• [Task description]
Copy out the lines below that hold the word "input".

========

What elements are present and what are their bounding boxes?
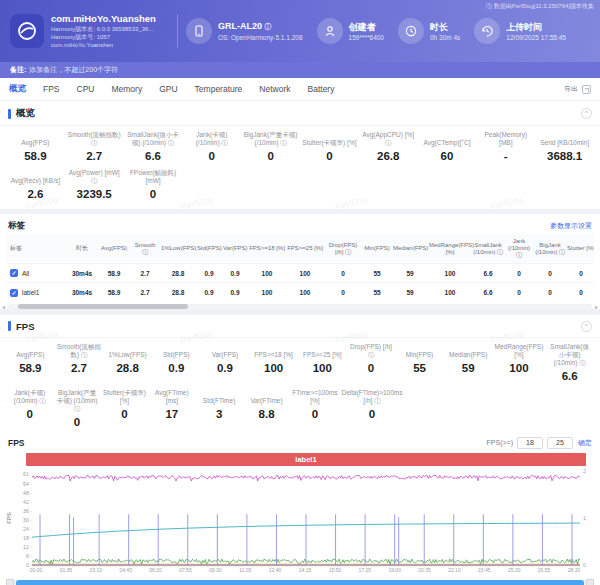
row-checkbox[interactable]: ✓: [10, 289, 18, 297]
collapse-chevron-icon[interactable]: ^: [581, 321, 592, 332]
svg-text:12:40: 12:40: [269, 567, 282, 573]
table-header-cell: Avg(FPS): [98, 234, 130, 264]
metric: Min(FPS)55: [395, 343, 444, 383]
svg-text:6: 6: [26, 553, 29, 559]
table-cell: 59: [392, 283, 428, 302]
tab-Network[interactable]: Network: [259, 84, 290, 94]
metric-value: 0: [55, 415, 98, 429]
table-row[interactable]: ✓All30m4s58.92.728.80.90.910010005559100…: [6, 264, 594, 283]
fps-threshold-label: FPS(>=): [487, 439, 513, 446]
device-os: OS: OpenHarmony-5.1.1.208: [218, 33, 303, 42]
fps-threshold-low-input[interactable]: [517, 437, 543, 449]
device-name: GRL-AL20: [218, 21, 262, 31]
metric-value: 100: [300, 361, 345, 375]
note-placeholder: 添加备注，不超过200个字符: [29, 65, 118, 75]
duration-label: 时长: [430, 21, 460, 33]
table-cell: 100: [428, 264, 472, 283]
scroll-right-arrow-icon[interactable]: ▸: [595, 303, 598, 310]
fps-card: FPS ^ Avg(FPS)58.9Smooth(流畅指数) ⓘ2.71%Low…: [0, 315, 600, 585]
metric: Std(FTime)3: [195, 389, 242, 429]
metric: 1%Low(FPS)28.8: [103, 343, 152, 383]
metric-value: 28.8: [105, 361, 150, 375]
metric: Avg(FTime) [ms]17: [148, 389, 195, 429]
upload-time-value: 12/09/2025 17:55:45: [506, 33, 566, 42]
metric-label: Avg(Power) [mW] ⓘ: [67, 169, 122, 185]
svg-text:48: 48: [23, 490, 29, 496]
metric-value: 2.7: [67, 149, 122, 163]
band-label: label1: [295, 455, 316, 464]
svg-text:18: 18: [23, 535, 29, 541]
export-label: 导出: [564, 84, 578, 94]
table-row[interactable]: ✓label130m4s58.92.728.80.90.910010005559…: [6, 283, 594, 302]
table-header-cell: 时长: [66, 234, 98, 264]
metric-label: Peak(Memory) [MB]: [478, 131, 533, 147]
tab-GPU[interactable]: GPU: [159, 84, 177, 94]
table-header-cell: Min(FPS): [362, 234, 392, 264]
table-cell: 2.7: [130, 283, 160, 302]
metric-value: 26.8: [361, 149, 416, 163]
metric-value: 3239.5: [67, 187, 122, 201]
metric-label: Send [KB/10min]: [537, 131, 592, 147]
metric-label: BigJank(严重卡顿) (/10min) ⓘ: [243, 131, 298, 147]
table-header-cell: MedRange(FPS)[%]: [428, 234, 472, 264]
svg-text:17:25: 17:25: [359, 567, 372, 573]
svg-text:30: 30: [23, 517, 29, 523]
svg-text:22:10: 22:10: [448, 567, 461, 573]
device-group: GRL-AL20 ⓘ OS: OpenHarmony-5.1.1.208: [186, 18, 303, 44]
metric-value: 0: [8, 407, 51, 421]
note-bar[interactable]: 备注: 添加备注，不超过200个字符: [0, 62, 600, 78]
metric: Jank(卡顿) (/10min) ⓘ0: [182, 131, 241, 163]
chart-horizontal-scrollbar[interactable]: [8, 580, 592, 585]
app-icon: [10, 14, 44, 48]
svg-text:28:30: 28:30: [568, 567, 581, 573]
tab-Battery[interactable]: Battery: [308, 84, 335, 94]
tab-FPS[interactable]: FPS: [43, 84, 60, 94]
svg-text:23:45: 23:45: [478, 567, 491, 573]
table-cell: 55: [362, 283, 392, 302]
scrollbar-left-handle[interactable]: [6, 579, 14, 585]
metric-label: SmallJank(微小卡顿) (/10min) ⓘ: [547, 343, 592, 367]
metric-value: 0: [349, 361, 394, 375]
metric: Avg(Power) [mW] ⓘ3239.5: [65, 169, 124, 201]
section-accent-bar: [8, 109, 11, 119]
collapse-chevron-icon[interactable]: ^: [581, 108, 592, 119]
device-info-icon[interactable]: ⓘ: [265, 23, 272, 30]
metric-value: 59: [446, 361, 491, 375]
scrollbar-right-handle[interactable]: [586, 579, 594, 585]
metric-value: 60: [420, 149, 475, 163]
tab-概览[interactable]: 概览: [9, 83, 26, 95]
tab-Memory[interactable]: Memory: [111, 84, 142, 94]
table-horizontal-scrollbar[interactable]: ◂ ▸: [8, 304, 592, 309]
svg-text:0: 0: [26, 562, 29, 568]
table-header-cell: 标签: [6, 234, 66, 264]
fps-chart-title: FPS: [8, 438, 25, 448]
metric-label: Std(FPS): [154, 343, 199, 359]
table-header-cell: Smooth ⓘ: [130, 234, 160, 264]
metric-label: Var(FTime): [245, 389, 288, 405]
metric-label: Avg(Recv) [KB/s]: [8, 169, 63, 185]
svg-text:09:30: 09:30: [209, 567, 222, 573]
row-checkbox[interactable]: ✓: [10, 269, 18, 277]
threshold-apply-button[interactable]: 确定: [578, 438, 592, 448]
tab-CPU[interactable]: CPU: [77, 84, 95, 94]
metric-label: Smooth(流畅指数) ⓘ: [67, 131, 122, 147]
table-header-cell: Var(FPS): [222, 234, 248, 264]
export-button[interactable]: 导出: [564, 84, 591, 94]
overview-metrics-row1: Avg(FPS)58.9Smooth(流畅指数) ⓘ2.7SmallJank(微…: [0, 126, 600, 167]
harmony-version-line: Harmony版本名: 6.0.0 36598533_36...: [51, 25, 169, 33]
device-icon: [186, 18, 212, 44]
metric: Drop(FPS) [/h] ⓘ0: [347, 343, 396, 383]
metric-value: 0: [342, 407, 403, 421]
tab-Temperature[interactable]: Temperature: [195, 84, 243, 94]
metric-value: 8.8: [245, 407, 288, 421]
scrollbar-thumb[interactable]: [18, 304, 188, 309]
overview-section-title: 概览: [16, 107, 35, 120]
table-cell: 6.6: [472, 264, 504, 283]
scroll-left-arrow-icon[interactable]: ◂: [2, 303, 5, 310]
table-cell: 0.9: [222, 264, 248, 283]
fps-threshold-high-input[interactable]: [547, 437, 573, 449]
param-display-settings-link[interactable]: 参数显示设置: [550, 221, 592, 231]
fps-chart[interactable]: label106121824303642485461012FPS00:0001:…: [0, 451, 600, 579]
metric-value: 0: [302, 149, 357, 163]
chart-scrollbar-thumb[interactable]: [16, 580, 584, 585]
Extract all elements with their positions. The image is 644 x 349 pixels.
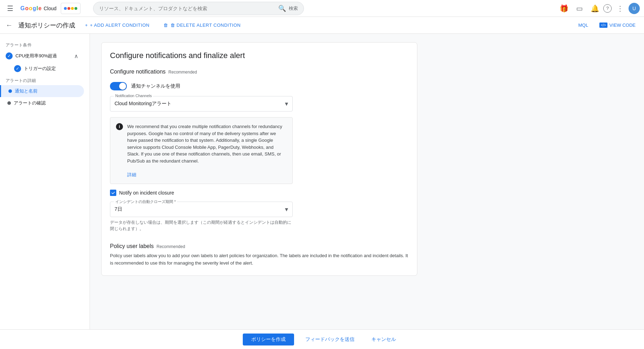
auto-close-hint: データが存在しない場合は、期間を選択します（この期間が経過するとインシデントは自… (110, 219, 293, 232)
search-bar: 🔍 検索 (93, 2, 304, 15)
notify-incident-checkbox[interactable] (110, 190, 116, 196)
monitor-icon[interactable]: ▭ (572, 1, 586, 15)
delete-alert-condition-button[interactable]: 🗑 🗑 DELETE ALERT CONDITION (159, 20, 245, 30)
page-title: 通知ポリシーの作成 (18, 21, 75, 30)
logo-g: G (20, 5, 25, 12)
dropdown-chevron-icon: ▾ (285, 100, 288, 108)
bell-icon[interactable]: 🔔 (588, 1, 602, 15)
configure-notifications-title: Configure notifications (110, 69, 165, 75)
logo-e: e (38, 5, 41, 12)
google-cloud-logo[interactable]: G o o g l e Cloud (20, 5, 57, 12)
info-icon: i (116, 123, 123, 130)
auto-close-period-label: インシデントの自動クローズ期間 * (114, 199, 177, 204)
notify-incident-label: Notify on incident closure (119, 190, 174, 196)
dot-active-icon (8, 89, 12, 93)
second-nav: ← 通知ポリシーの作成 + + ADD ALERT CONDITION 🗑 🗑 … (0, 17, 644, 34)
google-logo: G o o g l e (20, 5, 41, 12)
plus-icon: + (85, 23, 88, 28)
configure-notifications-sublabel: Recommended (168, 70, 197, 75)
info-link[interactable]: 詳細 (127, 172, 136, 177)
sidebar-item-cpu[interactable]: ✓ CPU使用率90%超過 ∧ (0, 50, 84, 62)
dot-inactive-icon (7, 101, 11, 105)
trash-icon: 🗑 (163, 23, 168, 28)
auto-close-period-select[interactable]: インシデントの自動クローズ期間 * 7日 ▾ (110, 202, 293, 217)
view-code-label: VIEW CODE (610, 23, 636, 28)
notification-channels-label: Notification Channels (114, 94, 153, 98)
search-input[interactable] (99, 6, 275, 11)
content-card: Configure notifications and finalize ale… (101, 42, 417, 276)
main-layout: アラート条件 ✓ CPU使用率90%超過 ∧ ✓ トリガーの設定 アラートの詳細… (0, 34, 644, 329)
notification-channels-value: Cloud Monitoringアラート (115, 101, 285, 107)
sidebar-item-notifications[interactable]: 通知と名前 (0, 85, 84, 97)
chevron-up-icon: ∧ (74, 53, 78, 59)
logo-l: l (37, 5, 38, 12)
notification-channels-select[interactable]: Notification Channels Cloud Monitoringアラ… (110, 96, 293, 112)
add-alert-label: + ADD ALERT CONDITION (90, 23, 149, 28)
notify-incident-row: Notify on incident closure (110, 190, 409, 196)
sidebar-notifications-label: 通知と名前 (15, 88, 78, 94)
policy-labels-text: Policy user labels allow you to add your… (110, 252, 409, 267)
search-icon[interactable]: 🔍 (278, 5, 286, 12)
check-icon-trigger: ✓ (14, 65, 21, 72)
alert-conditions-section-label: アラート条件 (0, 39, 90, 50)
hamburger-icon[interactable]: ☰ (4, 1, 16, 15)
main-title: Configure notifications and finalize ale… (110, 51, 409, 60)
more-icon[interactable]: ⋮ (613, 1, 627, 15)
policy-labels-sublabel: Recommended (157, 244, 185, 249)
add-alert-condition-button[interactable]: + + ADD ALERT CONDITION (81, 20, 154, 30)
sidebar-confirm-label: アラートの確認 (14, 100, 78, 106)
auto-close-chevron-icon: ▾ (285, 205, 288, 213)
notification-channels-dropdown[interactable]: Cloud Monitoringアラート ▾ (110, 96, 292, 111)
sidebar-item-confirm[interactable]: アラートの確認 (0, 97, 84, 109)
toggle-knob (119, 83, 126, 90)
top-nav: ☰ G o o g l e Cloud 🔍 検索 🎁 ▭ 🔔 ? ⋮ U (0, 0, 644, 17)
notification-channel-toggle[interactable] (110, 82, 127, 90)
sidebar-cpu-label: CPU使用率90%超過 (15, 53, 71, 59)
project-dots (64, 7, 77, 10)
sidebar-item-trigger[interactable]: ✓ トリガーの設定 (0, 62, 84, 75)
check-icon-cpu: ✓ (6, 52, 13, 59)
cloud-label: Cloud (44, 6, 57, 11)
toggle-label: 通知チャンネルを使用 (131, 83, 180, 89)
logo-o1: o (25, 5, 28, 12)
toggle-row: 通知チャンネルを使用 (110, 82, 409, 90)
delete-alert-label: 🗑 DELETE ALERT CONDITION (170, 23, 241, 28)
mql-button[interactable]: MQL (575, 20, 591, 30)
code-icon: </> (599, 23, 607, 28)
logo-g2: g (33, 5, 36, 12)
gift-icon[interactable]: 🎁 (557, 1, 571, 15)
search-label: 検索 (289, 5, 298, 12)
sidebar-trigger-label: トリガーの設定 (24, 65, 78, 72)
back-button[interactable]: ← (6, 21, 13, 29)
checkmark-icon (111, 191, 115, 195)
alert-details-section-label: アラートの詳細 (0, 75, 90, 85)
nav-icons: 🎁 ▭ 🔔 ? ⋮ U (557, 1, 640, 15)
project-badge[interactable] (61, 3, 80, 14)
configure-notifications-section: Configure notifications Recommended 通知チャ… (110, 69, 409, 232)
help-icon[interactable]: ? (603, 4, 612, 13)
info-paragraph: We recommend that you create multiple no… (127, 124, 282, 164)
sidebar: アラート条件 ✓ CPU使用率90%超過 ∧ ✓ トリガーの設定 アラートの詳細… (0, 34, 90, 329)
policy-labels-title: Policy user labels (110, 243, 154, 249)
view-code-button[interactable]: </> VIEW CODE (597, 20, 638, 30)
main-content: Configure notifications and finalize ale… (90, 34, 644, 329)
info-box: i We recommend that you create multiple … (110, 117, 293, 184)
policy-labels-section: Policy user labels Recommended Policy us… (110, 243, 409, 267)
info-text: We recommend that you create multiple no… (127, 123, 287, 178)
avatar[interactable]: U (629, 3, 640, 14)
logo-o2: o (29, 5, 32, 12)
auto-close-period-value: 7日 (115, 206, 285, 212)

========

• [Solution to this task]
fps-threshold-low-input[interactable]: [517, 437, 543, 449]
fps-threshold-high-input[interactable]: [547, 437, 573, 449]
search-input[interactable] (99, 6, 275, 11)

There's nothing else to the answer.